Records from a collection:
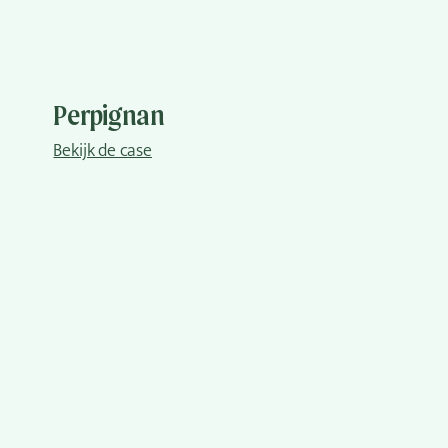
Perpignan
Bekijk de case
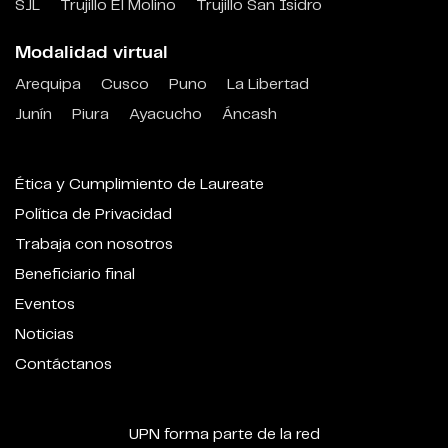
SJL
Trujillo El Molino
Trujillo San Isidro
Modalidad virtual
Arequipa
Cusco
Puno
La Libertad
Junín
Piura
Ayacucho
Áncash
Ética y Cumplimiento de Laureate
Política de Privacidad
Trabaja con nosotros
Beneficiario final
Eventos
Noticias
Contáctanos
UPN forma parte de la red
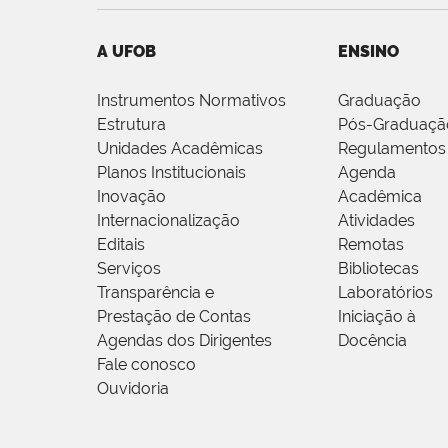
A UFOB
ENSINO
Instrumentos Normativos
Graduação
Estrutura
Pós-Graduaçã
Unidades Acadêmicas
Regulamentos
Planos Institucionais
Agenda
Inovação
Acadêmica
Internacionalização
Atividades
Editais
Remotas
Serviços
Bibliotecas
Transparência e
Laboratórios
Prestação de Contas
Iniciação à
Agendas dos Dirigentes
Docência
Fale conosco
Ouvidoria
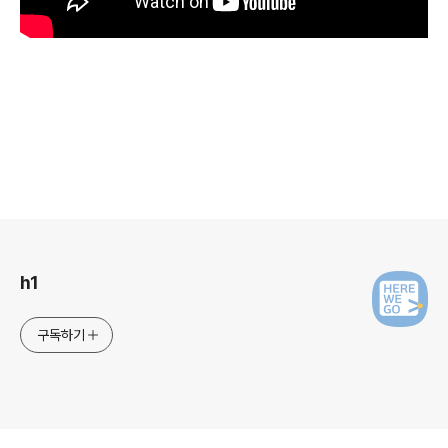
로그 정보
h1
구독하기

* **The task**: Reprint every record exactly and skip the pictures.

* **Task answer**:
Perpignan
Bekijk de case
SJL
Trujillo El Molino
Trujillo San Isidro
Modalidad virtual
Arequipa
Cusco
Puno
La Libertad
Junín
Piura
Ayacucho
Áncash
Ética y Cumplimiento de Laureate
Política de Privacidad
Trabaja con nosotros
Beneficiario final
Eventos
Noticias
Contáctanos
UPN forma parte de la red
A UFOB
ENSINO
Instrumentos Normativos
Graduação
Estrutura
Pós-Graduaçã
Unidades Acadêmicas
Regulamentos
Planos Institucionais
Agenda
Inovação
Acadêmica
Internacionalização
Atividades
Editais
Remotas
Serviços
Bibliotecas
Transparência e
Laboratórios
Prestação de Contas
Iniciação à
Agendas dos Dirigentes
Docência
Fale conosco
Ouvidoria
로그 정보
h1
구독하기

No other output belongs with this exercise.